Why ESG Bonds Have Not Gained as Much Traction

While socially responsible investments are attracting greater attention, the universe of environmental, social, and governance bonds remain an underrepresented asset class in investment portfolios.

According to Morningstar data, ESG bond assets have tripled in the past three years, reaching a total of $350 billion, Institutional Investor reports. In 2020, ESG bond assets expanded by 66%, compared to the overall fixed income market’s growth of 12%.

However, while fixed income makes up 27% of the overall fund market, ESG bond funds only account for less than one-fifth of total ESG fund assets.

Morningstar analysts attributed this shortfall to several factors, pointing out that “it’s early days” for ESG bonds.
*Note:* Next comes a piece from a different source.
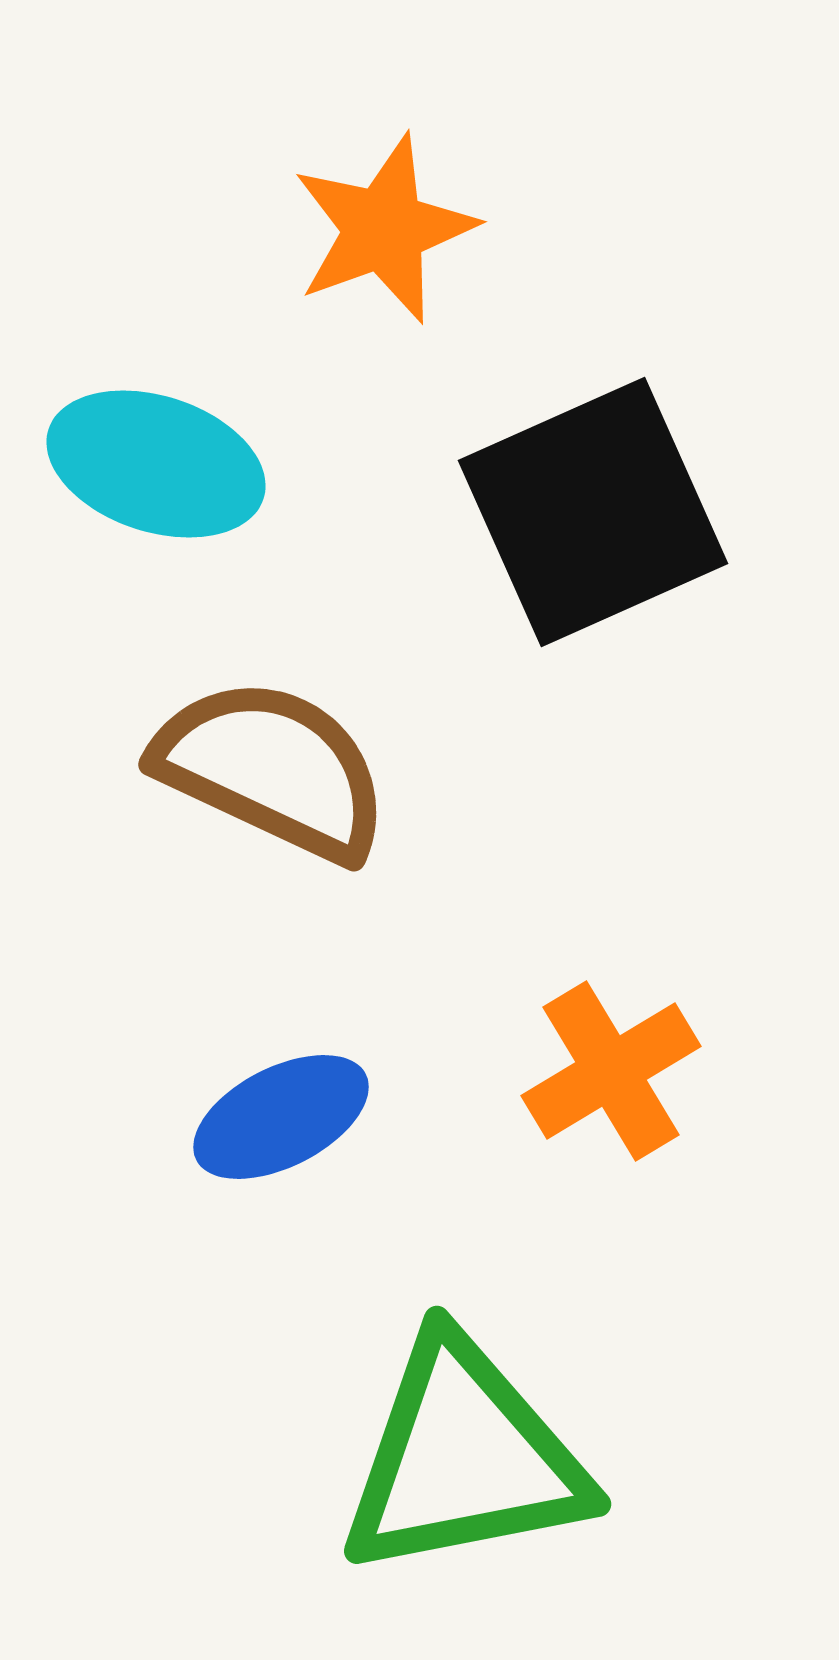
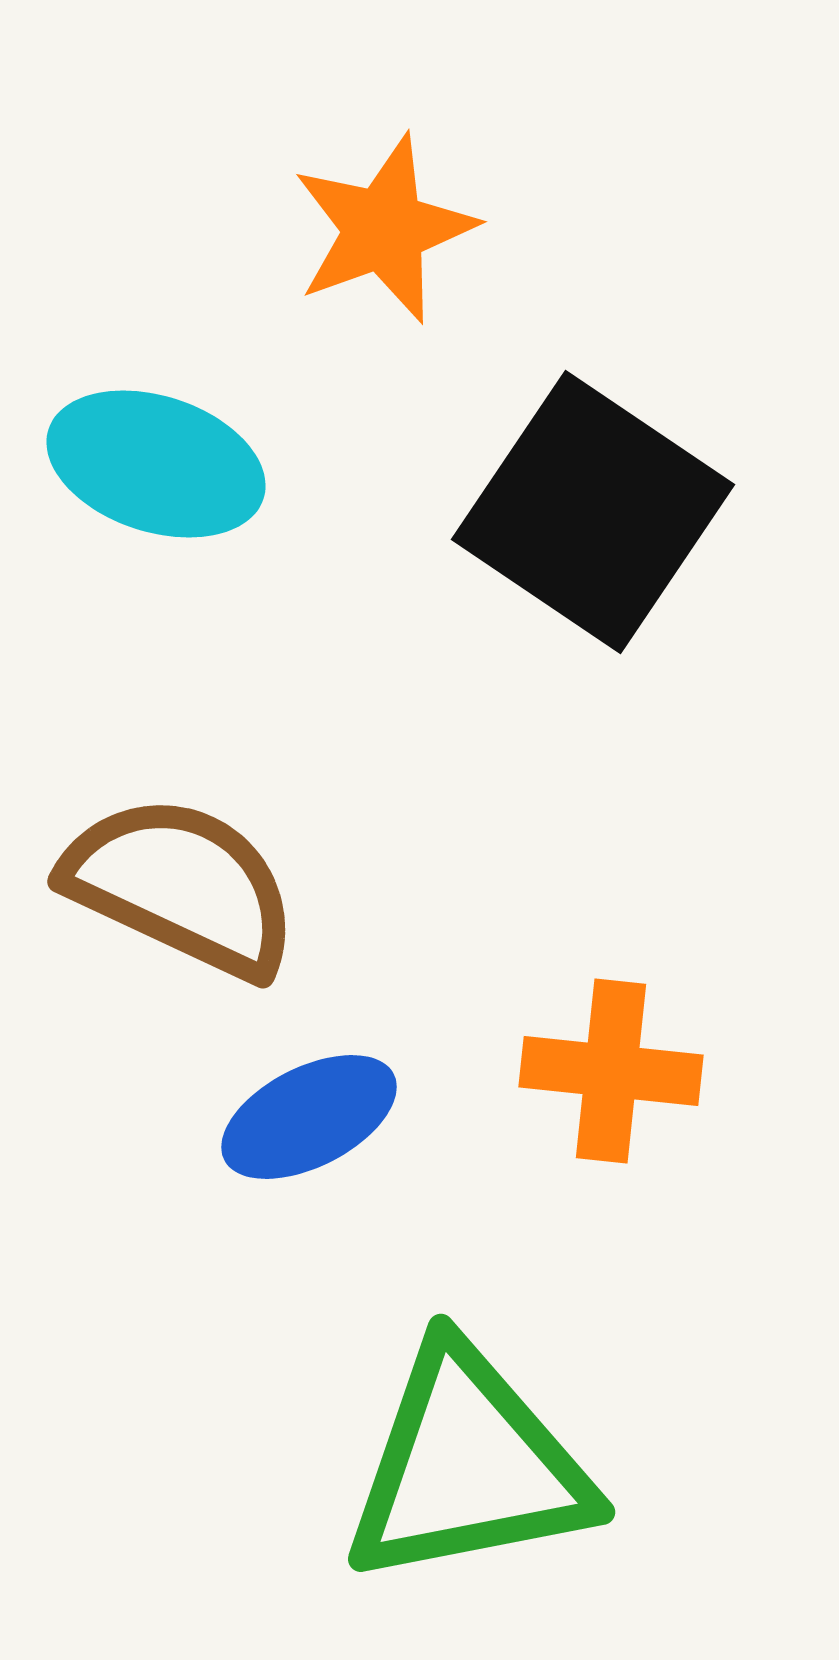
black square: rotated 32 degrees counterclockwise
brown semicircle: moved 91 px left, 117 px down
orange cross: rotated 37 degrees clockwise
blue ellipse: moved 28 px right
green triangle: moved 4 px right, 8 px down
Fixed income investors have only started to seriously look into ESG integration for about 10 years.

“The inherent complexity of bond markets, with their wide spectrum of different debt instruments, issuer types, and maturities, has held back ESG integration in fixed income, and thus also sustainable fixed-income products,” a report said. “This has been compounded by concerns over data availability, quality, and comparability, especially for sovereign debt.”

Analysts argued that the overall lower levels of active ownership in fixed income are also a hurdle for ESG bonds.

“Despite all the challenges, however, ESG integration in fixed income has become more widespread in recent years,” Morningstar said in the report. “Investors have come to realize that ESG considerations are just as important in fixed income as they are in equity when it comes to identifying downside risk. Also, evidence is growing that the integration of ESG can create alpha in corporate bond markets and can even outperform non-sustainable investments.”

According to Morningstar, “assets with an explicit green bond objective” had $24.9 billion in assets by the end of the first quarter of 2021. However, investors still view the debt class as a niche play in the global bond market, and the category continues to struggles to compete with traditional fixed income assets.

“Green bond funds still only represent 0.2 percent of assets in fixed-income investment funds worldwide,” the report added. “This is a 120 percent increase from $11.3 billion in 2019 and almost a fourfold increase from $6.3 billion at the close of 2018.”